Always an avid reader, Atkinson enjoys all types of writing, but settled on the mystery for her own work.
"Part of it was just the fun of it. My brother and I used to sit around and drink beers and think up plots."
So there was the motive. The opportunity came when her first child was born and she quit her job to stay home with him. "When you're a stay-at-home mom, people are always asking, 'What do you do?' 'Well, I write a lot -- well, I type a lot.'
"Publication is a validation or your efforts. You don't have to feel sheepish about it -- although I still feel sheepish about it."
She started out with some freelance work and short stories. Her first novel, "Shades of White," centered on a bakery in Chinatown and a heroin-driven mystery. It didn't sell, but drew enough constructive comments to fuel a new effort.
The character of Storm had a supporting role in that first book -- best friend of the heroine -- but by the time she started on "Primitive Secrets," Atkinson had decided Storm had better sleuth potential.
Storm at first was 35 and divorced, Atkinson says, but Peters told her that was too old. "You want to develop this character.

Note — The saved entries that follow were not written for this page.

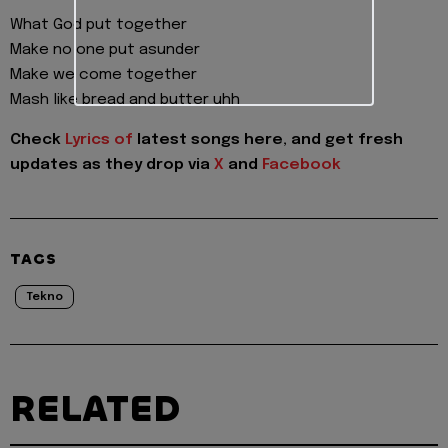
What God put together
Make no one put asunder
Make we come together
Mash like bread and butter uhh
Check
Lyrics of
latest songs here, and get fresh
updates as they drop via
X
and
Facebook
TAGS
Tekno
RELATED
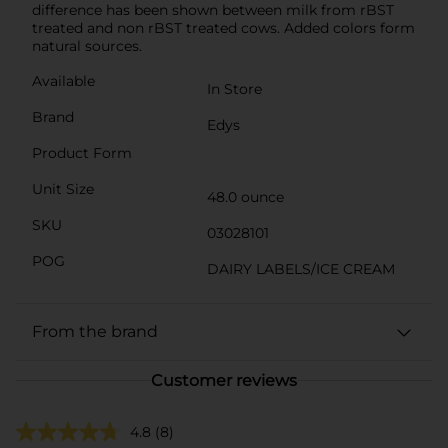
difference has been shown between milk from rBST
treated and non rBST treated cows. Added colors form
natural sources.
Available
In Store
Brand
Edys
Product Form
Unit Size
48.0 ounce
SKU
03028101
POG
DAIRY LABELS/ICE CREAM
From the brand
Customer reviews
4.8
(8)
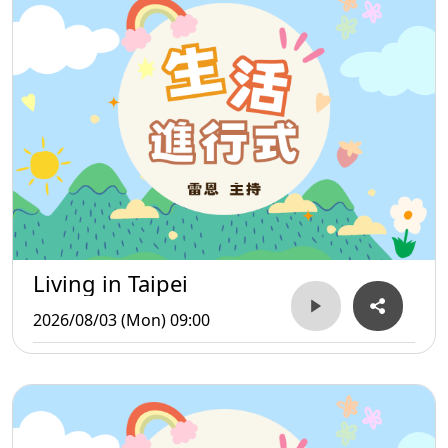
Living in Taipei
2026/08/03 (Mon) 09:00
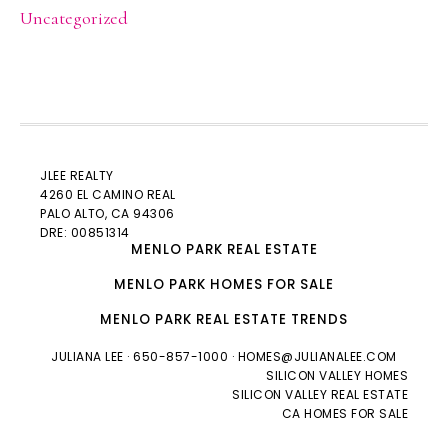
Uncategorized
JLEE REALTY
4260 EL CAMINO REAL
PALO ALTO
, CA 94306
DRE: 00851314
MENLO PARK REAL ESTATE
MENLO PARK HOMES FOR SALE
MENLO PARK REAL ESTATE TRENDS
JULIANA LEE
· 650-857-1000 ·
HOMES@JULIANALEE.COM
SILICON VALLEY HOMES
SILICON VALLEY REAL ESTATE
CA HOMES FOR SALE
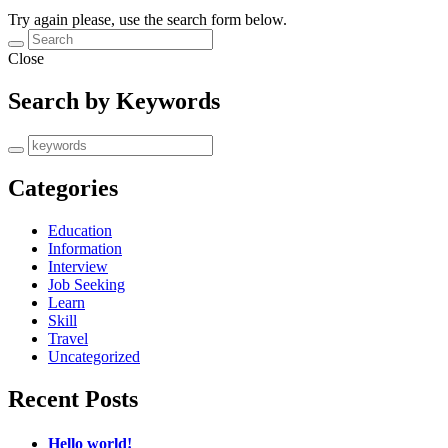
Try again please, use the search form below.
Close
Search by Keywords
Categories
Education
Information
Interview
Job Seeking
Learn
Skill
Travel
Uncategorized
Recent Posts
Hello world!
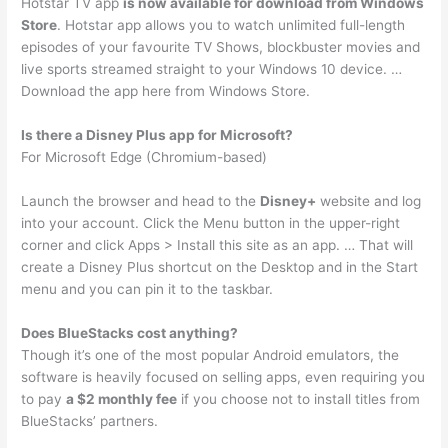
Hotstar TV app
is now available for download from Windows
Store
. Hotstar app allows you to watch unlimited full-length
episodes of your favourite TV Shows, blockbuster movies and
live sports streamed straight to your Windows 10 device. …
Download the app here from Windows Store.
Is there a Disney Plus app for Microsoft?
For Microsoft Edge (Chromium-based)
Launch the browser and head to the
Disney+
website and log
into your account. Click the Menu button in the upper-right
corner and click Apps > Install this site as an app. … That will
create a Disney Plus shortcut on the Desktop and in the Start
menu and you can pin it to the taskbar.
Does BlueStacks cost anything?
Though it’s one of the most popular Android emulators, the
software is heavily focused on selling apps, even requiring you
to pay
a $2 monthly fee
if you choose not to install titles from
BlueStacks’ partners.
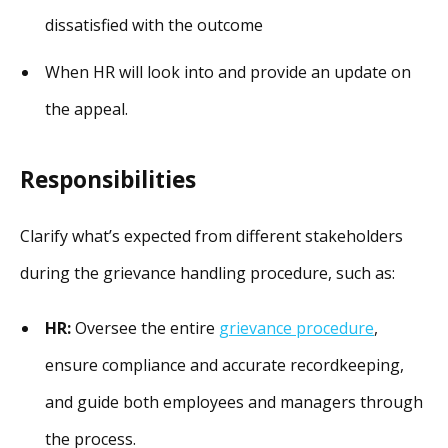
dissatisfied with the outcome
When HR will look into and provide an update on
the appeal.
Responsibilities
Clarify what’s expected from different stakeholders
during the grievance handling procedure, such as:
HR:
Oversee the entire
grievance procedure
,
ensure compliance and accurate recordkeeping,
and guide both employees and managers through
the process.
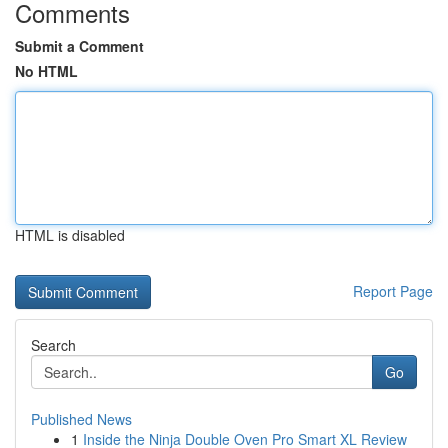
Comments
Submit a Comment
No HTML
HTML is disabled
Report Page
Search
Go
Published News
1
Inside the Ninja Double Oven Pro Smart XL Review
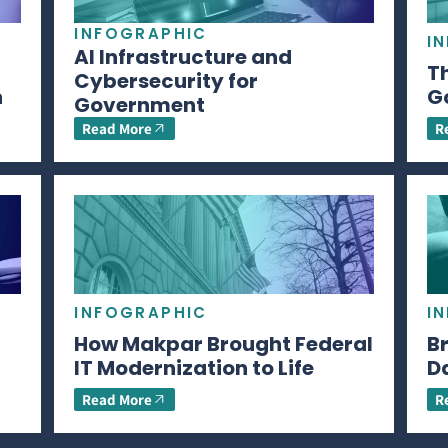
INFOGRAPHIC
I
AI Infrastructure and
Th
Cybersecurity for
n
G
Government
Read More
R
INFOGRAPHIC
I
How Makpar Brought Federal
B
IT Modernization to Life
D
Read More
R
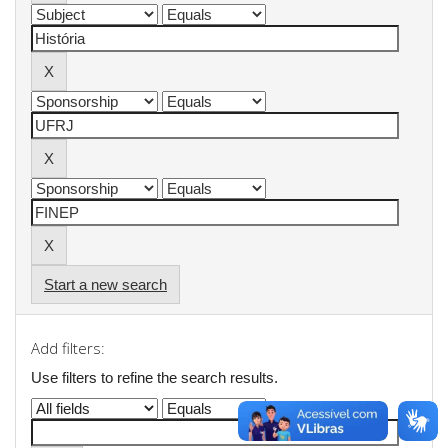
Start a new search
Add filters:
Use filters to refine the search results.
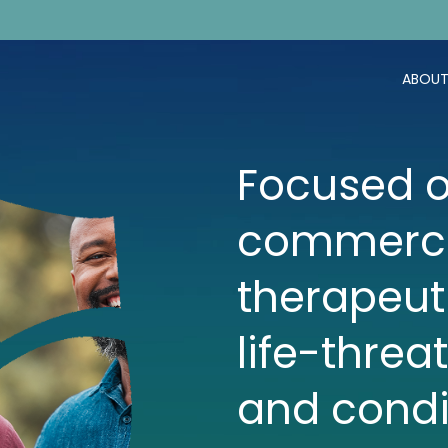
ABOUT
Focused o
commerci
therapeut
life-threa
and condi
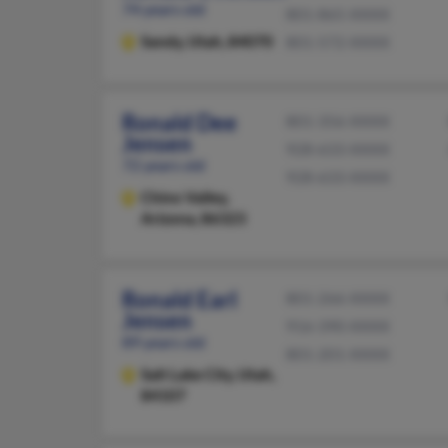
74 years old
801-865-XXXX
Sandy,
Utah, 84070
801-572-XXXX
Ronald Dee
801-356-XXXX
Jensen
928-633-XXXX
72 years old
928-633-XXXX
Chino Valley,
Arizona, 86323
Ronald Earl
801-266-XXXX
Jensen
916-390-XXXX
89 years old
801-201-XXXX
Salt Lake City,
Utah,
84107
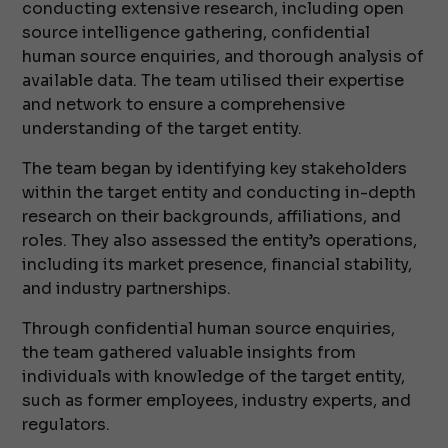
conducting extensive research, including open
source intelligence gathering, confidential
human source enquiries, and thorough analysis of
available data. The team utilised their expertise
and network to ensure a comprehensive
understanding of the target entity.
The team began by identifying key stakeholders
within the target entity and conducting in-depth
research on their backgrounds, affiliations, and
roles. They also assessed the entity’s operations,
including its market presence, financial stability,
and industry partnerships.
Through confidential human source enquiries,
the team gathered valuable insights from
individuals with knowledge of the target entity,
such as former employees, industry experts, and
regulators.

Make her younger. Don't give her all these experiences yet."
So now Storm is 20-something and just setting up a law practice.
"Primitive Secrets" nearly sold out its 3,000 press run, not a lot in "Harry Potter" terms, but quite respectable for a first time out. It was enough to attract a New York agent and to press on.
"The Green Room" satisfies her two-book contract with Poisoned Pen. Peters says the two will meet soon to determine what comes next.
Atkinson hopes to take her Storm mysteries to all the Hawaiian islands -- she's started work on a new book set on Molokai.
"I've always thought Hawaii was vastly neglected when it came to mysteries," she says.
Still, she doesn't want location to become the focus of her stories. "People are the key. It's the stories they carry with them. That's how a place becomes interesting. ... What I'm trying do to is give a sense of place. I don't want it to overwhelm the story."